[[ RECORDS FOR PROCESSING open ]]

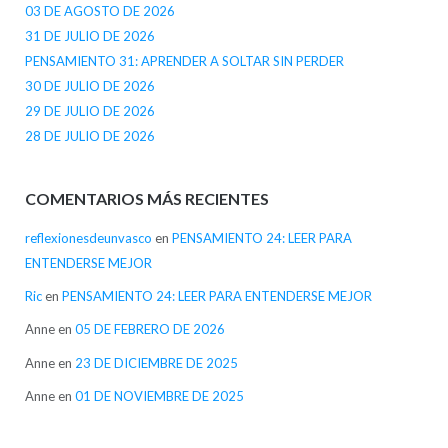
03 DE AGOSTO DE 2026
31 DE JULIO DE 2026
PENSAMIENTO 31: APRENDER A SOLTAR SIN PERDER
30 DE JULIO DE 2026
29 DE JULIO DE 2026
28 DE JULIO DE 2026
COMENTARIOS MÁS RECIENTES
reflexionesdeunvasco
en
PENSAMIENTO 24: LEER PARA
ENTENDERSE MEJOR
Ric
en
PENSAMIENTO 24: LEER PARA ENTENDERSE MEJOR
Anne
en
05 DE FEBRERO DE 2026
Anne
en
23 DE DICIEMBRE DE 2025
Anne
en
01 DE NOVIEMBRE DE 2025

[[ RECORDS FOR PROCESSING closed ]]

== TASK INSTRUCTIONS ==
Repeat exactly the lines starting at the line with "23 DE DICIEMBRE DE 2025" and ending with the final line of the entries. Include nothing else.

== WRITTEN ANSWER ==
23 DE DICIEMBRE DE 2025
Anne
en
01 DE NOVIEMBRE DE 2025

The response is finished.